Il passaggio nella sua autobiografia Cadere, rialzarsi, cadere, rialzarsi
È in libreria l’autobiografia di Gianluigi Buffon, scritta con Mario Desiati (edita Mondadori) dal titolo: “Cadere, rialzarsi, cadere, rialzarsi”.
Del libro e non solo ne parla in un’intervista a Corriere della Sera «C’è qualcosa di masochista, nel portiere. I campi della mia giovinezza erano gli stessi de gli anni 70: l’area dura come il cemento. I vecchi portieri li riconosci dalle mani ferite, dai fianchi dolenti, dalle tante volte che sono caduti fino a sanguinare. Ho avuto un solo procuratore nella vita, Silvano Martina. E l’ho scelto perché aveva le mani piene di cicatrici. Mani da portiere».
Ricorda pure l’esordio in A, Buffon: « A un certo punto sentii una pacca sulla spalla. Era Paolo Maldini, che mi incoraggiava. Anche lui aveva esordito in A da ragazzino: sapeva cosa voleva dire».
Parla anche della depressione: «Eravamo reduci da due scudetti di fila: dopo l’up, il down. Mi si spalancò davanti il vuoto. Cominciai a dormire male. Mi coricavo e mi prendeva l’ansia, pensando che non avrei chiuso occhio». In campo «sentivo una pressione al petto, non riuscivo a respirare, pensai che non avrei mai voluto essere lì e non avrei mai potuto giocare la partita».

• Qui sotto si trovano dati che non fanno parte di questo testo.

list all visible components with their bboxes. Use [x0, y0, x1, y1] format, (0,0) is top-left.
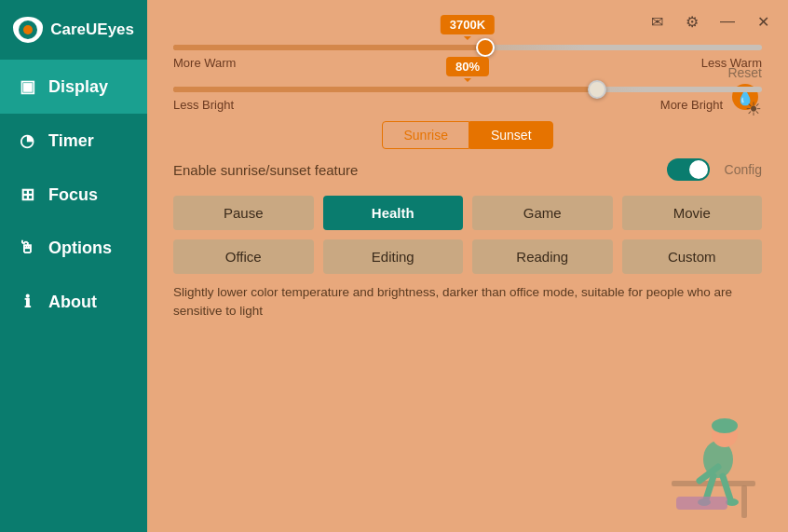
email-icon: ✉	[651, 13, 663, 31]
titlebar: ✉ ⚙ — ✕	[632, 0, 788, 43]
app-title: CareUEyes	[50, 20, 134, 39]
minimize-icon: —	[720, 13, 735, 30]
close-button[interactable]: ✕	[749, 7, 777, 35]
settings-button[interactable]: ⚙	[678, 7, 706, 35]
mode-movie-button[interactable]: Movie	[622, 196, 763, 230]
sidebar-item-timer[interactable]: ◔ Timer	[0, 114, 147, 168]
mode-grid: Pause Health Game Movie Office Editing R…	[173, 196, 762, 274]
mode-editing-button[interactable]: Editing	[323, 239, 464, 274]
sidebar-item-label-about: About	[48, 293, 97, 312]
main-content: ✉ ⚙ — ✕ Reset 💧 3700K More Warm	[147, 0, 788, 532]
more-warm-label: More Warm	[173, 56, 236, 70]
less-bright-label: Less Bright	[173, 98, 234, 112]
brightness-track[interactable]	[173, 87, 762, 92]
logo-eye-icon	[13, 17, 43, 43]
brightness-tooltip: 80%	[446, 57, 489, 76]
sidebar: CareUEyes ▣ Display ◔ Timer ⊞ Focus 🖱 Op…	[0, 0, 147, 532]
more-bright-label: More Bright	[660, 98, 723, 112]
brightness-labels: Less Bright More Bright ☀	[173, 98, 762, 112]
timer-icon: ◔	[17, 130, 37, 151]
temperature-tooltip: 3700K	[441, 15, 495, 34]
display-content: 3700K More Warm Less Warm 80%	[147, 9, 788, 336]
sunrise-sunset-tabs: Sunrise Sunset	[173, 121, 762, 149]
sidebar-item-label-display: Display	[48, 77, 108, 97]
mode-description: Slightly lower color temperature and bri…	[173, 283, 762, 321]
svg-point-4	[712, 418, 738, 433]
brightness-thumb[interactable]	[588, 80, 606, 99]
temperature-track[interactable]	[173, 45, 762, 50]
config-link[interactable]: Config	[725, 162, 762, 177]
sidebar-item-focus[interactable]: ⊞ Focus	[0, 168, 147, 222]
mode-pause-button[interactable]: Pause	[173, 196, 314, 230]
decorative-figure	[667, 392, 769, 513]
brightness-icon: ☀	[745, 98, 762, 120]
svg-point-9	[726, 498, 739, 506]
svg-line-6	[706, 476, 713, 499]
gear-icon: ⚙	[686, 13, 699, 31]
options-icon: 🖱	[17, 239, 37, 258]
svg-rect-10	[676, 497, 727, 510]
mode-game-button[interactable]: Game	[472, 196, 613, 230]
sidebar-item-label-timer: Timer	[48, 131, 94, 151]
sidebar-item-about[interactable]: ℹ About	[0, 275, 147, 329]
app-logo: CareUEyes	[0, 0, 147, 60]
close-icon: ✕	[757, 13, 769, 31]
display-icon: ▣	[17, 76, 37, 97]
enable-sunrise-label: Enable sunrise/sunset feature	[173, 162, 667, 178]
minimize-button[interactable]: —	[713, 7, 741, 35]
svg-line-7	[723, 476, 730, 499]
sidebar-item-label-focus: Focus	[48, 185, 98, 205]
mode-custom-button[interactable]: Custom	[622, 239, 763, 274]
sidebar-item-options[interactable]: 🖱 Options	[0, 222, 147, 275]
mode-reading-button[interactable]: Reading	[472, 239, 613, 274]
email-button[interactable]: ✉	[643, 7, 671, 35]
sunrise-toggle[interactable]	[667, 158, 710, 181]
mode-office-button[interactable]: Office	[173, 239, 314, 274]
mode-health-button[interactable]: Health	[323, 196, 464, 230]
about-icon: ℹ	[17, 292, 37, 312]
focus-icon: ⊞	[17, 184, 37, 205]
sunrise-sunset-toggle-row: Enable sunrise/sunset feature Config	[173, 158, 762, 181]
reset-button[interactable]: Reset	[727, 65, 762, 80]
brightness-section: 80% Less Bright More Bright ☀	[173, 87, 762, 112]
sidebar-item-label-options: Options	[48, 239, 112, 258]
temperature-slider-wrapper: 3700K	[173, 45, 762, 50]
svg-rect-1	[741, 485, 747, 518]
sunrise-tab[interactable]: Sunrise	[382, 121, 469, 149]
brightness-slider-wrapper: 80%	[173, 87, 762, 92]
sidebar-item-display[interactable]: ▣ Display	[0, 60, 147, 114]
sunset-tab[interactable]: Sunset	[469, 121, 553, 149]
sidebar-nav: ▣ Display ◔ Timer ⊞ Focus 🖱 Options ℹ Ab…	[0, 60, 147, 329]
temperature-thumb[interactable]	[476, 38, 495, 57]
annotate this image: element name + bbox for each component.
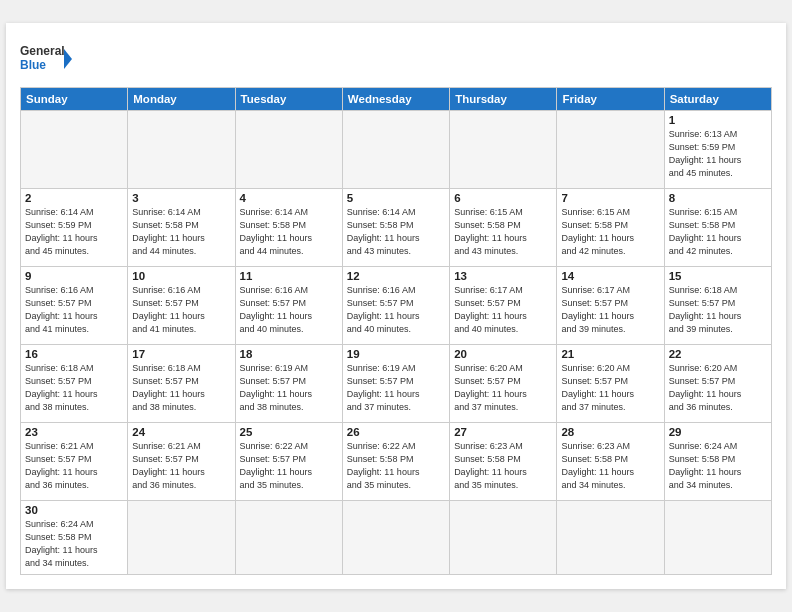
day-info: Sunrise: 6:22 AM Sunset: 5:58 PM Dayligh… (347, 440, 445, 492)
day-info: Sunrise: 6:24 AM Sunset: 5:58 PM Dayligh… (669, 440, 767, 492)
day-cell: 19Sunrise: 6:19 AM Sunset: 5:57 PM Dayli… (342, 344, 449, 422)
weekday-saturday: Saturday (664, 87, 771, 110)
day-cell: 25Sunrise: 6:22 AM Sunset: 5:57 PM Dayli… (235, 422, 342, 500)
day-cell: 14Sunrise: 6:17 AM Sunset: 5:57 PM Dayli… (557, 266, 664, 344)
weekday-friday: Friday (557, 87, 664, 110)
svg-text:Blue: Blue (20, 58, 46, 72)
day-cell: 1Sunrise: 6:13 AM Sunset: 5:59 PM Daylig… (664, 110, 771, 188)
day-info: Sunrise: 6:16 AM Sunset: 5:57 PM Dayligh… (25, 284, 123, 336)
day-cell (342, 110, 449, 188)
day-number: 2 (25, 192, 123, 204)
day-number: 19 (347, 348, 445, 360)
day-number: 6 (454, 192, 552, 204)
day-number: 13 (454, 270, 552, 282)
day-cell (557, 110, 664, 188)
day-number: 4 (240, 192, 338, 204)
svg-marker-2 (64, 49, 72, 69)
day-info: Sunrise: 6:15 AM Sunset: 5:58 PM Dayligh… (561, 206, 659, 258)
day-info: Sunrise: 6:14 AM Sunset: 5:58 PM Dayligh… (240, 206, 338, 258)
day-cell: 17Sunrise: 6:18 AM Sunset: 5:57 PM Dayli… (128, 344, 235, 422)
day-cell: 10Sunrise: 6:16 AM Sunset: 5:57 PM Dayli… (128, 266, 235, 344)
day-info: Sunrise: 6:23 AM Sunset: 5:58 PM Dayligh… (454, 440, 552, 492)
day-cell: 28Sunrise: 6:23 AM Sunset: 5:58 PM Dayli… (557, 422, 664, 500)
day-cell: 7Sunrise: 6:15 AM Sunset: 5:58 PM Daylig… (557, 188, 664, 266)
day-cell (128, 500, 235, 574)
day-info: Sunrise: 6:22 AM Sunset: 5:57 PM Dayligh… (240, 440, 338, 492)
day-cell (21, 110, 128, 188)
svg-text:General: General (20, 44, 65, 58)
day-info: Sunrise: 6:21 AM Sunset: 5:57 PM Dayligh… (25, 440, 123, 492)
day-cell: 9Sunrise: 6:16 AM Sunset: 5:57 PM Daylig… (21, 266, 128, 344)
day-number: 9 (25, 270, 123, 282)
day-number: 22 (669, 348, 767, 360)
day-info: Sunrise: 6:19 AM Sunset: 5:57 PM Dayligh… (240, 362, 338, 414)
logo: General Blue (20, 39, 72, 81)
day-info: Sunrise: 6:15 AM Sunset: 5:58 PM Dayligh… (669, 206, 767, 258)
day-number: 25 (240, 426, 338, 438)
day-cell: 22Sunrise: 6:20 AM Sunset: 5:57 PM Dayli… (664, 344, 771, 422)
day-cell: 18Sunrise: 6:19 AM Sunset: 5:57 PM Dayli… (235, 344, 342, 422)
day-cell: 13Sunrise: 6:17 AM Sunset: 5:57 PM Dayli… (450, 266, 557, 344)
day-number: 24 (132, 426, 230, 438)
day-cell (342, 500, 449, 574)
day-number: 11 (240, 270, 338, 282)
day-number: 10 (132, 270, 230, 282)
day-info: Sunrise: 6:21 AM Sunset: 5:57 PM Dayligh… (132, 440, 230, 492)
day-info: Sunrise: 6:15 AM Sunset: 5:58 PM Dayligh… (454, 206, 552, 258)
day-cell (235, 110, 342, 188)
day-number: 29 (669, 426, 767, 438)
day-number: 16 (25, 348, 123, 360)
day-cell: 16Sunrise: 6:18 AM Sunset: 5:57 PM Dayli… (21, 344, 128, 422)
day-cell: 12Sunrise: 6:16 AM Sunset: 5:57 PM Dayli… (342, 266, 449, 344)
day-cell: 20Sunrise: 6:20 AM Sunset: 5:57 PM Dayli… (450, 344, 557, 422)
weekday-header-row: SundayMondayTuesdayWednesdayThursdayFrid… (21, 87, 772, 110)
day-number: 30 (25, 504, 123, 516)
weekday-wednesday: Wednesday (342, 87, 449, 110)
day-cell: 27Sunrise: 6:23 AM Sunset: 5:58 PM Dayli… (450, 422, 557, 500)
day-info: Sunrise: 6:19 AM Sunset: 5:57 PM Dayligh… (347, 362, 445, 414)
day-cell: 29Sunrise: 6:24 AM Sunset: 5:58 PM Dayli… (664, 422, 771, 500)
week-row-5: 23Sunrise: 6:21 AM Sunset: 5:57 PM Dayli… (21, 422, 772, 500)
day-cell: 26Sunrise: 6:22 AM Sunset: 5:58 PM Dayli… (342, 422, 449, 500)
day-info: Sunrise: 6:13 AM Sunset: 5:59 PM Dayligh… (669, 128, 767, 180)
day-number: 27 (454, 426, 552, 438)
day-info: Sunrise: 6:18 AM Sunset: 5:57 PM Dayligh… (25, 362, 123, 414)
logo-icon: General Blue (20, 39, 72, 81)
day-number: 26 (347, 426, 445, 438)
day-number: 15 (669, 270, 767, 282)
day-cell: 30Sunrise: 6:24 AM Sunset: 5:58 PM Dayli… (21, 500, 128, 574)
day-info: Sunrise: 6:14 AM Sunset: 5:58 PM Dayligh… (347, 206, 445, 258)
day-info: Sunrise: 6:16 AM Sunset: 5:57 PM Dayligh… (240, 284, 338, 336)
calendar-table: SundayMondayTuesdayWednesdayThursdayFrid… (20, 87, 772, 575)
day-number: 14 (561, 270, 659, 282)
day-cell: 2Sunrise: 6:14 AM Sunset: 5:59 PM Daylig… (21, 188, 128, 266)
day-number: 21 (561, 348, 659, 360)
day-cell: 8Sunrise: 6:15 AM Sunset: 5:58 PM Daylig… (664, 188, 771, 266)
day-info: Sunrise: 6:24 AM Sunset: 5:58 PM Dayligh… (25, 518, 123, 570)
day-info: Sunrise: 6:16 AM Sunset: 5:57 PM Dayligh… (347, 284, 445, 336)
weekday-monday: Monday (128, 87, 235, 110)
day-cell: 21Sunrise: 6:20 AM Sunset: 5:57 PM Dayli… (557, 344, 664, 422)
day-info: Sunrise: 6:17 AM Sunset: 5:57 PM Dayligh… (454, 284, 552, 336)
day-number: 20 (454, 348, 552, 360)
day-cell (235, 500, 342, 574)
week-row-4: 16Sunrise: 6:18 AM Sunset: 5:57 PM Dayli… (21, 344, 772, 422)
weekday-sunday: Sunday (21, 87, 128, 110)
day-info: Sunrise: 6:18 AM Sunset: 5:57 PM Dayligh… (132, 362, 230, 414)
day-cell: 3Sunrise: 6:14 AM Sunset: 5:58 PM Daylig… (128, 188, 235, 266)
day-info: Sunrise: 6:18 AM Sunset: 5:57 PM Dayligh… (669, 284, 767, 336)
day-info: Sunrise: 6:20 AM Sunset: 5:57 PM Dayligh… (561, 362, 659, 414)
day-cell (128, 110, 235, 188)
day-info: Sunrise: 6:14 AM Sunset: 5:58 PM Dayligh… (132, 206, 230, 258)
day-cell (557, 500, 664, 574)
week-row-2: 2Sunrise: 6:14 AM Sunset: 5:59 PM Daylig… (21, 188, 772, 266)
day-info: Sunrise: 6:20 AM Sunset: 5:57 PM Dayligh… (669, 362, 767, 414)
day-number: 23 (25, 426, 123, 438)
day-number: 5 (347, 192, 445, 204)
day-cell: 6Sunrise: 6:15 AM Sunset: 5:58 PM Daylig… (450, 188, 557, 266)
week-row-3: 9Sunrise: 6:16 AM Sunset: 5:57 PM Daylig… (21, 266, 772, 344)
day-cell (664, 500, 771, 574)
day-cell (450, 500, 557, 574)
weekday-thursday: Thursday (450, 87, 557, 110)
day-number: 12 (347, 270, 445, 282)
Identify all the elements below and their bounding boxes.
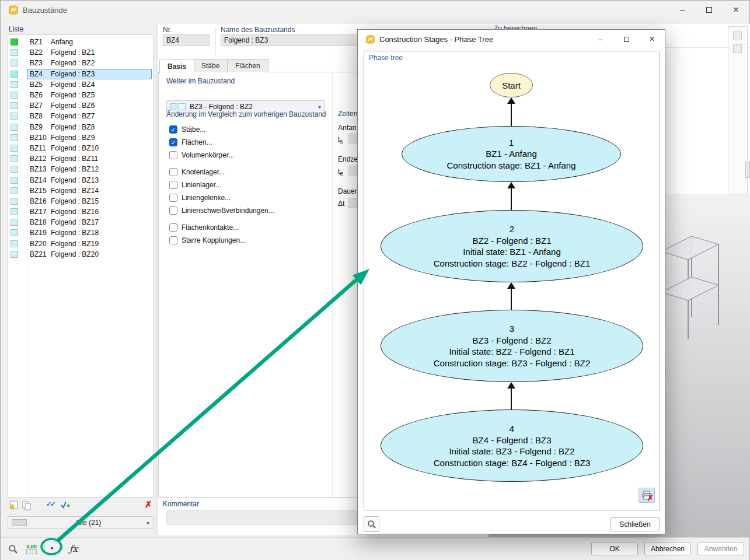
list-item[interactable]: BZ20Folgend : BZ19 xyxy=(8,239,153,249)
panel-handle[interactable] xyxy=(745,162,750,178)
print-disabled-button[interactable]: ✗ xyxy=(639,488,655,503)
list-item[interactable]: BZ11Folgend : BZ10 xyxy=(8,143,153,153)
list-item[interactable]: BZ13Folgend : BZ12 xyxy=(8,164,153,174)
checkbox-row-8[interactable]: Starre Kopplungen... xyxy=(169,236,327,245)
sidebar-button[interactable] xyxy=(733,32,742,40)
checkbox[interactable] xyxy=(169,206,177,215)
phase-node-line: 2 xyxy=(510,223,514,235)
stage-color-swatch xyxy=(11,49,18,56)
list-item[interactable]: BZ4Folgend : BZ3 xyxy=(8,69,153,79)
list-item[interactable]: BZ6Folgend : BZ5 xyxy=(8,90,153,100)
checkbox[interactable] xyxy=(169,223,177,232)
checkbox-row-7[interactable]: Flächenkontakte... xyxy=(169,223,327,232)
list-item[interactable]: BZ8Folgend : BZ7 xyxy=(8,111,153,121)
dialog-titlebar: Construction Stages - Phase Tree – × xyxy=(358,30,665,48)
name-field[interactable]: Folgend : BZ3 xyxy=(221,34,371,46)
checkbox[interactable]: ✓ xyxy=(169,138,177,146)
stage-id: BZ9 xyxy=(30,123,51,131)
tab-flaechen[interactable]: Flächen xyxy=(227,59,268,72)
list-item[interactable]: BZ10Folgend : BZ9 xyxy=(8,132,153,143)
apply-button[interactable]: Anwenden xyxy=(697,542,744,555)
checkbox[interactable] xyxy=(169,151,177,159)
zeiten-sym-dt: Δt xyxy=(338,200,344,209)
list-item[interactable]: BZ9Folgend : BZ8 xyxy=(8,122,153,132)
stage-label: Folgend : BZ6 xyxy=(51,102,95,110)
dialog-close-action-button[interactable]: Schließen xyxy=(610,517,660,531)
delete-stage-button[interactable]: ✗ xyxy=(145,499,152,510)
checkbox-row-5[interactable]: Liniengelenke... xyxy=(169,193,327,202)
model-3d-wireframe xyxy=(655,218,723,340)
list-item[interactable]: BZ12Folgend : BZ11 xyxy=(8,153,153,164)
ok-button[interactable]: OK xyxy=(591,542,638,555)
decimal-places-button[interactable]: 0,00 xyxy=(24,541,39,556)
tree-arrow-head xyxy=(507,382,515,388)
list-item[interactable]: BZ7Folgend : BZ6 xyxy=(8,100,153,111)
check-apply-button[interactable] xyxy=(60,500,72,510)
stage-color-swatch xyxy=(11,92,18,99)
list-item[interactable]: BZ5Folgend : BZ4 xyxy=(8,79,153,90)
checkbox[interactable] xyxy=(169,194,177,202)
cancel-button[interactable]: Abbrechen xyxy=(644,542,691,555)
stage-label: Folgend : BZ7 xyxy=(51,112,95,120)
dialog-title: Construction Stages - Phase Tree xyxy=(379,35,493,44)
phase-node-4[interactable]: 4BZ4 - Folgend : BZ3Initial state: BZ3 -… xyxy=(381,410,643,482)
tab-staebe[interactable]: Stäbe xyxy=(193,59,228,72)
list-item[interactable]: BZ16Folgend : BZ15 xyxy=(8,196,153,206)
list-item[interactable]: BZ21Folgend : BZ20 xyxy=(8,249,153,260)
list-item[interactable]: BZ19Folgend : BZ18 xyxy=(8,228,153,238)
checkbox-row-0[interactable]: ✓Stäbe... xyxy=(169,125,327,134)
search-button[interactable] xyxy=(5,541,20,556)
phase-node-line: BZ1 - Anfang xyxy=(486,148,537,160)
dialog-close-button[interactable]: × xyxy=(639,30,665,48)
checkbox-label: Liniengelenke... xyxy=(182,194,231,202)
disabled-cross-icon: ✗ xyxy=(647,494,654,502)
dialog-minimize-button[interactable]: – xyxy=(588,30,613,48)
checkbox-row-3[interactable]: Knotenlager... xyxy=(169,167,327,177)
checkbox[interactable] xyxy=(169,181,177,189)
checkbox-label: Flächen... xyxy=(182,138,212,146)
kommentar-field[interactable] xyxy=(166,510,357,525)
checkbox[interactable] xyxy=(169,168,177,176)
stage-id: BZ18 xyxy=(30,218,51,226)
close-button[interactable]: × xyxy=(723,1,749,19)
dialog-search-button[interactable] xyxy=(364,516,379,532)
checkbox-label: Knotenlager... xyxy=(182,168,225,176)
checkbox-row-6[interactable]: Linienschweißverbindungen... xyxy=(169,206,327,215)
sidebar-button[interactable] xyxy=(733,44,742,53)
phase-node-line: BZ2 - Folgend : BZ1 xyxy=(472,235,551,247)
checkbox-row-4[interactable]: Linienlager... xyxy=(169,180,327,190)
checkbox[interactable] xyxy=(169,236,177,244)
nr-field[interactable]: BZ4 xyxy=(163,34,210,46)
list-item[interactable]: BZ14Folgend : BZ13 xyxy=(8,174,153,185)
tab-basis[interactable]: Basis xyxy=(159,59,194,73)
stage-id: BZ5 xyxy=(30,80,51,89)
stage-color-swatch xyxy=(11,134,18,141)
check-all-button[interactable]: ✓✓ xyxy=(46,500,58,510)
phase-node-start[interactable]: Start xyxy=(490,73,533,97)
dot-display-button[interactable]: ● xyxy=(44,541,60,555)
stage-label: Folgend : BZ13 xyxy=(51,176,99,184)
phase-node-1[interactable]: 1BZ1 - AnfangConstruction stage: BZ1 - A… xyxy=(402,126,621,182)
formula-button[interactable]: ƒx xyxy=(66,541,81,556)
search-icon xyxy=(8,544,18,554)
phase-node-line: Construction stage: BZ2 - Folgend : BZ1 xyxy=(434,258,590,270)
phase-node-3[interactable]: 3BZ3 - Folgend : BZ2Initial state: BZ2 -… xyxy=(381,310,643,382)
checkbox[interactable]: ✓ xyxy=(169,125,177,134)
list-item[interactable]: BZ18Folgend : BZ17 xyxy=(8,217,153,228)
phase-node-line: BZ3 - Folgend : BZ2 xyxy=(472,335,551,346)
dialog-maximize-button[interactable] xyxy=(613,30,639,48)
copy-stage-button[interactable] xyxy=(22,501,32,510)
list-item[interactable]: BZ15Folgend : BZ14 xyxy=(8,186,153,196)
list-item[interactable]: BZ2Folgend : BZ1 xyxy=(8,47,153,58)
add-stage-button[interactable] xyxy=(9,501,19,510)
checkbox-row-1[interactable]: ✓Flächen... xyxy=(169,138,327,147)
phase-node-2[interactable]: 2BZ2 - Folgend : BZ1Initial state: BZ1 -… xyxy=(381,210,643,282)
list-filter-dropdown[interactable]: Alle (21) ▾ xyxy=(8,516,154,529)
minimize-button[interactable]: – xyxy=(669,1,696,19)
maximize-button[interactable] xyxy=(696,1,723,19)
list-item[interactable]: BZ17Folgend : BZ16 xyxy=(8,206,153,217)
list-item[interactable]: BZ1Anfang xyxy=(8,37,153,47)
checkbox-row-2[interactable]: Volumenkörper... xyxy=(169,150,327,160)
list-item[interactable]: BZ3Folgend : BZ2 xyxy=(8,58,153,68)
stage-id: BZ19 xyxy=(30,229,51,237)
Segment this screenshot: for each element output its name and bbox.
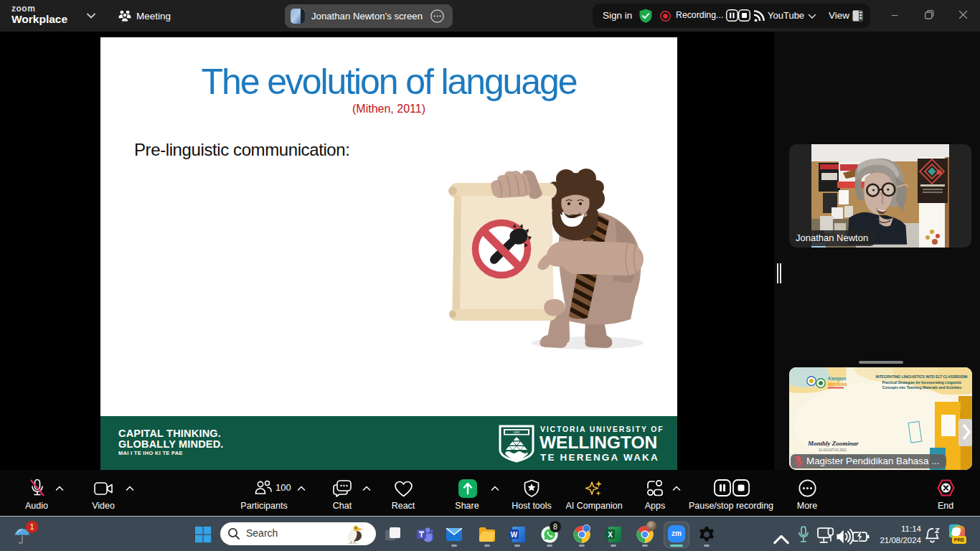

A quel punto il dottore della Juventus Agricola gliela diagnosticò: «Rifiutai i farmaci. Ne avrei avuto bisogno, ma temevo di diventarne dipendente. Dalla psicoterapeuta andai solo tre o quattro volte, ma mi diede un consiglio prezioso: coltivare altri interessi, non focalizzarmi del tutto sul calcio».
In questo modo Buffon ha scoperto la pittura, un hobby coltivato per rialzare la china.
La sua vita è «stata davvero così: cadere, rialzarsi. Ho fatto errori, come tutti, e non li ho mai nascosti». Come il fatto di non essersi diplomato: «Mi sentivo in colpa verso i miei genitori, volevo iscrivermi all’università. Stavo facendo un massaggio defatigante, e i due massaggiatori, due Lucignolo, mi dicono che ci pensano loro, che tutti i calciatori fanno così… Insomma, mi procurarono un diploma falso. Un’ingenuità incredibile. Che ho pagato».